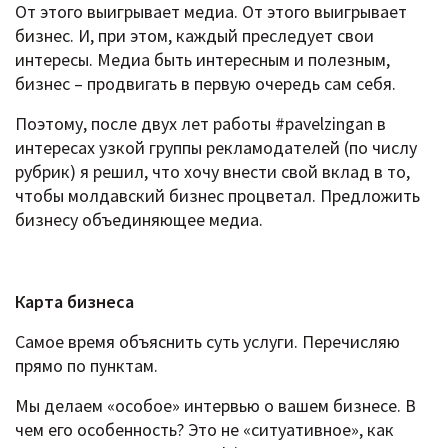
От этого выигрывает медиа. От этого выигрывает
бизнес. И, при этом, каждый преследует свои
интересы. Медиа быть интересным и полезным,
бизнес – продвигать в первую очередь сам себя.
Поэтому, после двух лет работы #pavelzingan в
интересах узкой группы рекламодателей (по числу
рубрик) я решил, что хочу внести свой вклад в то,
чтобы молдавский бизнес процветал. Предложить
бизнесу объединяющее медиа.
Карта бизнеса
Самое время объяснить суть услуги. Перечисляю
прямо по пунктам.
Мы делаем «особое» интервью о вашем бизнесе. В
чем его особенность? Это не «ситуативное», как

» What you have to do
Take the line that contains "чтобы молдавский бизнес процветал. Предложить" and each line after it through the end of the records, and repeat them all exactly. Nothing else.

» Exercise solution
чтобы молдавский бизнес процветал. Предложить
бизнесу объединяющее медиа.
Карта бизнеса
Самое время объяснить суть услуги. Перечисляю
прямо по пунктам.
Мы делаем «особое» интервью о вашем бизнесе. В
чем его особенность? Это не «ситуативное», как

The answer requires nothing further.